In our discussion of neural networks we will encounter the above again in terms of a slightly modified function, the so-called Softmax function.
The softmax function is used in various multiclass classification methods, such as multinomial logistic regression (also known as softmax regression), multiclass linear discriminant analysis, naive Bayes classifiers, and artificial neural networks.
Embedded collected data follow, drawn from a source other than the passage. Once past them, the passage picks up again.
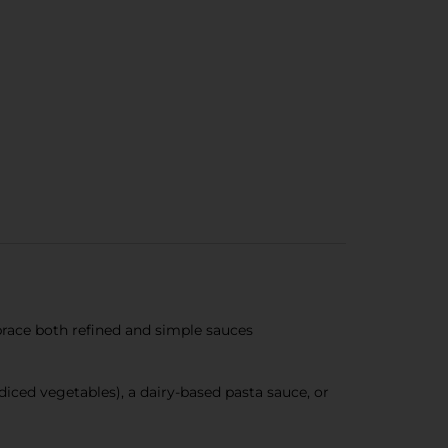
mbrace both refined and simple sauces
iced vegetables), a dairy-based pasta sauce, or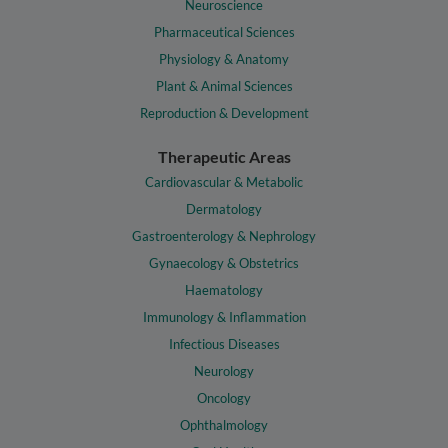
Neuroscience
Pharmaceutical Sciences
Physiology & Anatomy
Plant & Animal Sciences
Reproduction & Development
Therapeutic Areas
Cardiovascular & Metabolic
Dermatology
Gastroenterology & Nephrology
Gynaecology & Obstetrics
Haematology
Immunology & Inflammation
Infectious Diseases
Neurology
Oncology
Ophthalmology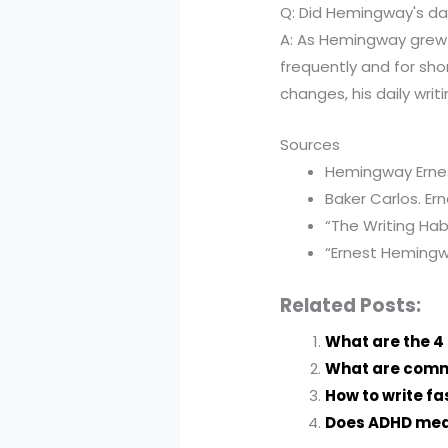
Q: Did Hemingway's dai
A: As Hemingway grew o
frequently and for sho
changes, his daily writ
Sources
Hemingway Ernest
Baker Carlos. Er
“The Writing Hab
“Ernest Hemingwa
Related Posts:
What are the 4 
What are commo
How to write f
Does ADHD medi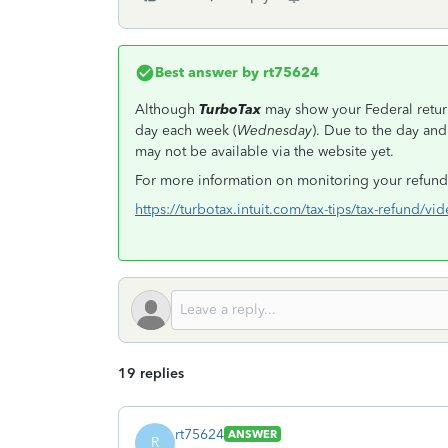
Best answer by
rt75624
Although
TurboTax
may show your Federal return
day each week (
Wednesday
). Due to the day and
may not be available via the website yet.
For more information on monitoring your refund,
https://turbotax.intuit.com/tax-tips/tax-refund/vi
19 replies
rt75624
ANSWER
R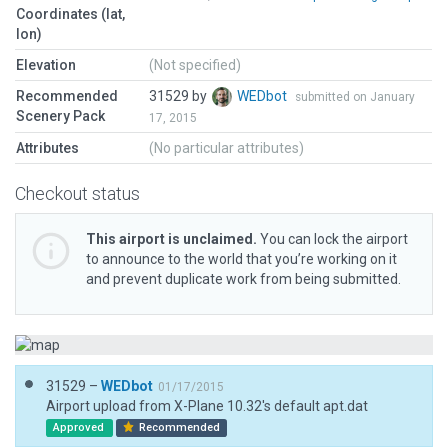
Coordinates (lat,
lon)
Elevation
(Not specified)
Recommended
31529 by
WEDbot
submitted on January
Scenery Pack
17, 2015
Attributes
(No particular attributes)
Checkout status
This airport is unclaimed.
You can lock the airport
to announce to the world that you’re working on it
and prevent duplicate work from being submitted.
31529 –
WEDbot
01/17/2015
Airport upload from X-Plane 10.32's default apt.dat
Approved
Recommended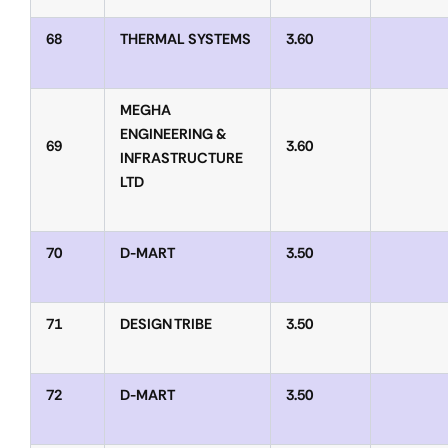
68
THERMAL SYSTEMS
3.60
MEGHA
ENGINEERING &
69
3.60
INFRASTRUCTURE
LTD
70
D-MART
3.50
71
DESIGN TRIBE
3.50
72
D-MART
3.50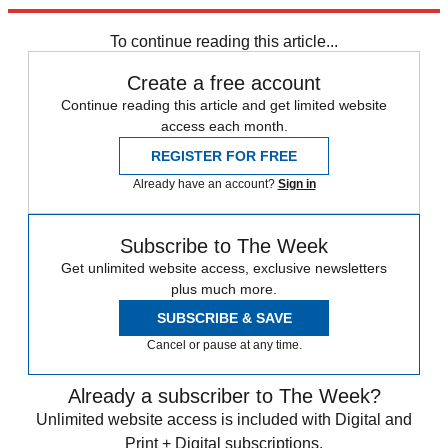
Explore More
Speed Reads
Trevor Noah
To continue reading this article...
Create a free account
Continue reading this article and get limited website
access each month.
REGISTER FOR FREE
Already have an account?
Sign in
Subscribe to The Week
Get unlimited website access, exclusive newsletters
plus much more.
SUBSCRIBE & SAVE
Cancel or pause at any time.
Already a subscriber to The Week?
Unlimited website access is included with Digital and
Print + Digital subscriptions.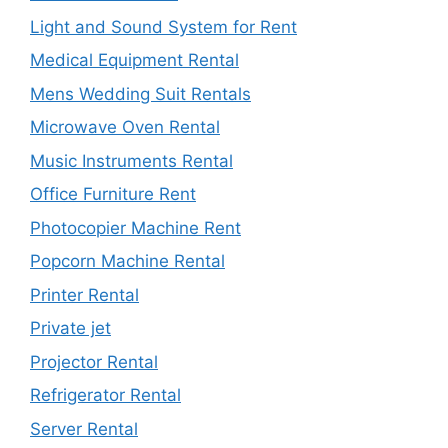
Light and Sound System for Rent
Medical Equipment Rental
Mens Wedding Suit Rentals
Microwave Oven Rental
Music Instruments Rental
Office Furniture Rent
Photocopier Machine Rent
Popcorn Machine Rental
Printer Rental
Private jet
Projector Rental
Refrigerator Rental
Server Rental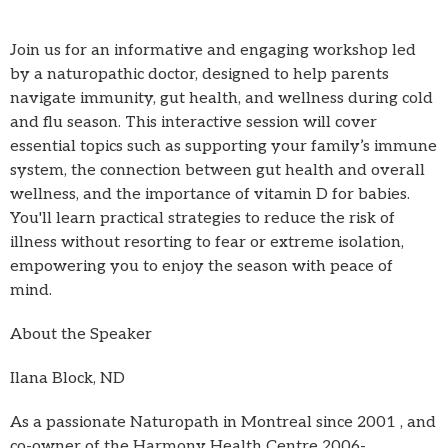
Join us for an informative and engaging workshop led
by a naturopathic doctor, designed to help parents
navigate immunity, gut health, and wellness during cold
and flu season. This interactive session will cover
essential topics such as supporting your family’s immune
system, the connection between gut health and overall
wellness, and the importance of vitamin D for babies.
You'll learn practical strategies to reduce the risk of
illness without resorting to fear or extreme isolation,
empowering you to enjoy the season with peace of
mind.
About the Speaker
Ilana Block, ND
As a passionate Naturopath in Montreal since 2001 , and
co-owner of the Harmony Health Centre 2006-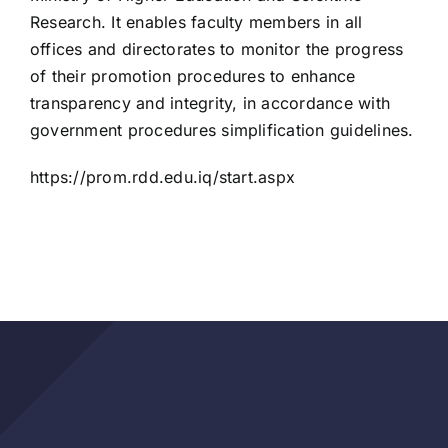
Research. It enables faculty members in all
offices and directorates to monitor the progress
of their promotion procedures to enhance
transparency and integrity, in accordance with
government procedures simplification guidelines.
https://prom.rdd.edu.iq/start.aspx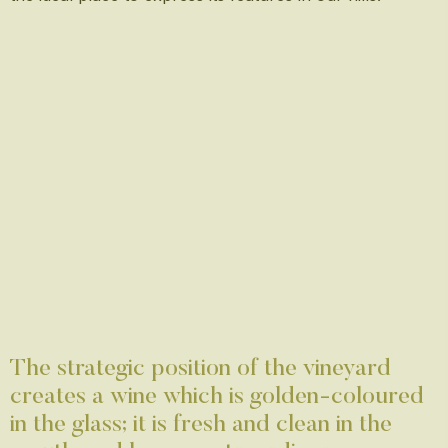
The strategic position of the vineyard
creates a wine which is golden-coloured
in the glass; it is fresh and clean in the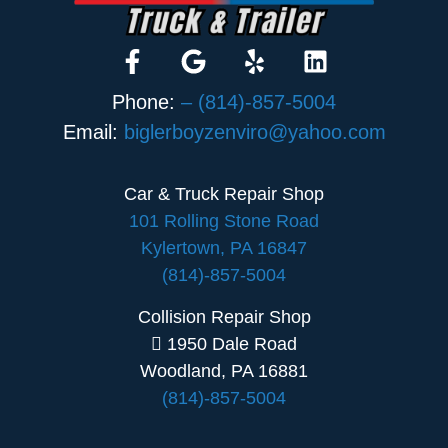
Phone:
– (814)-857-5004
Email:
biglerboyzenviro@yahoo.com
Car & Truck Repair Shop
101 Rolling Stone Road
Kylertown, PA 16847
(814)-857-5004
Collision Repair Shop
1950 Dale Road
Woodland, PA 16881
(814)-857-5004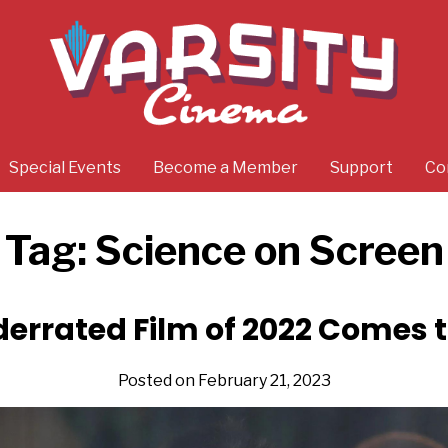
Special Events
Become a Member
Support
Co
Tag:
Science on Screen
errated Film of 2022 Comes t
Posted on February 21, 2023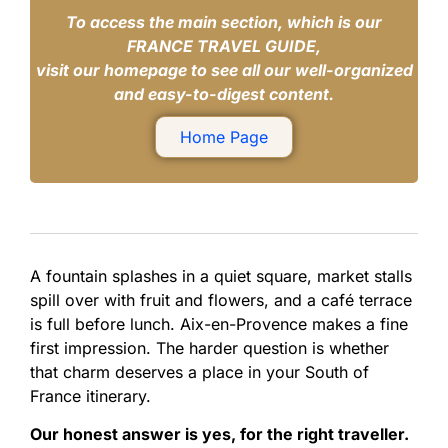
To access the main section, which is our
FRANCE TRAVEL GUIDE,
visit our homepage to see all our well-organized
and easy-to-digest content.
Home Page
A fountain splashes in a quiet square, market stalls
spill over with fruit and flowers, and a café terrace
is full before lunch. Aix-en-Provence makes a fine
first impression. The harder question is whether
that charm deserves a place in your South of
France itinerary.
Our honest answer is yes, for the right traveller.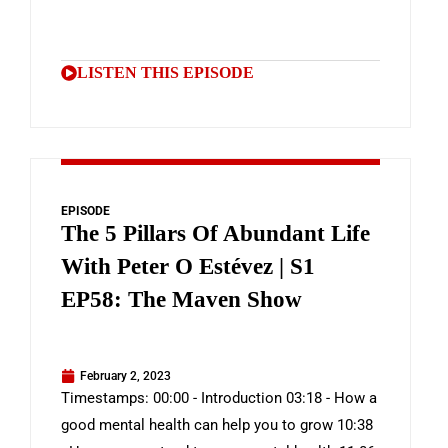
LISTEN THIS EPISODE
EPISODE
The 5 Pillars Of Abundant Life
With Peter O Estévez | S1
EP58: The Maven Show
February 2, 2023
Timestamps: 00:00 - Introduction 03:18 - How a
good mental health can help you to grow 10:38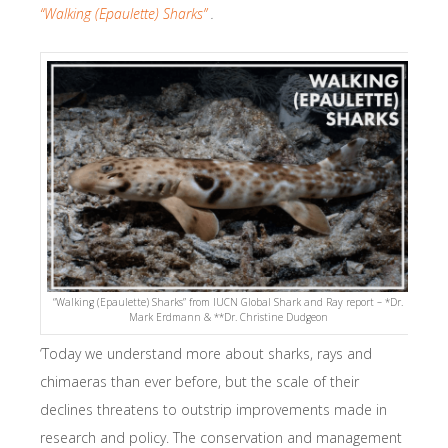
“Walking (Epaulette) Sharks”
.
“Walking (Epaulette) Sharks” from IUCN Global Shark and Ray report – *Dr.
Mark Erdmann & **Dr. Christine Dudgeon
‘Today we understand more about sharks, rays and
chimaeras than ever before, but the scale of their
declines threatens to outstrip improvements made in
research and policy. The conservation and management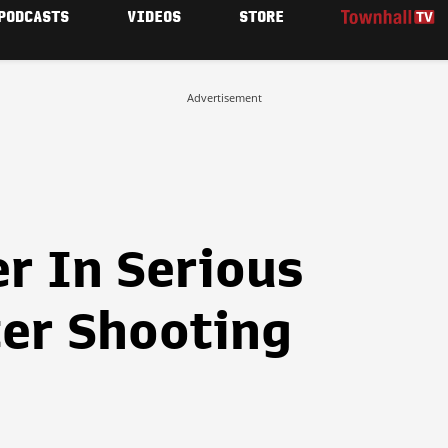
PODCASTS
VIDEOS
STORE
Advertisement
er In Serious
ter Shooting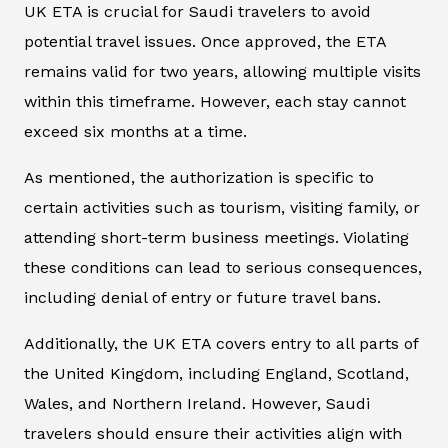
UK ETA is crucial for Saudi travelers to avoid
potential travel issues. Once approved, the ETA
remains valid for two years, allowing multiple visits
within this timeframe. However, each stay cannot
exceed six months at a time.
As mentioned, the authorization is specific to
certain activities such as tourism, visiting family, or
attending short-term business meetings. Violating
these conditions can lead to serious consequences,
including denial of entry or future travel bans.
Additionally, the UK ETA covers entry to all parts of
the United Kingdom, including England, Scotland,
Wales, and Northern Ireland. However, Saudi
travelers should ensure their activities align with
Specifically, in multinomial logistic regression and linear discriminant analysis, the input to the function is the result of \( K \) distinct linear functions, and the predicted probability for the \( k \)-th class given a sample vector \( \boldsymbol{x} \) and a weighting vector \( \boldsymbol{\beta} \) is (with two predictors):
$$ p(C=k\vert \mathbf {x} )=\frac{\exp{(\beta_{k0}+\beta_{k1}x_1)}}{1+\sum_{l=1}^{K-1}\exp{(\beta_{l0}+\beta_{l1}x_1)}}. $$It is easy to extend to more predictors. The final class is
$$ p(C=K\vert \mathbf {x} )=\frac{1}{1+\sum_{l=1}^{K-1}\exp{(\beta_{l0}+\beta_{l1}x_1)}}, $$and they sum to one. Our earlier discussions were all specialized to the case with two classes only. It is easy to see from the above that what we derived earlier is compatible with these equations.
To find the optimal parameters we would typically use a gradient descent method. Newton's method and gradient descent methods are discussed in the material on optimization methods.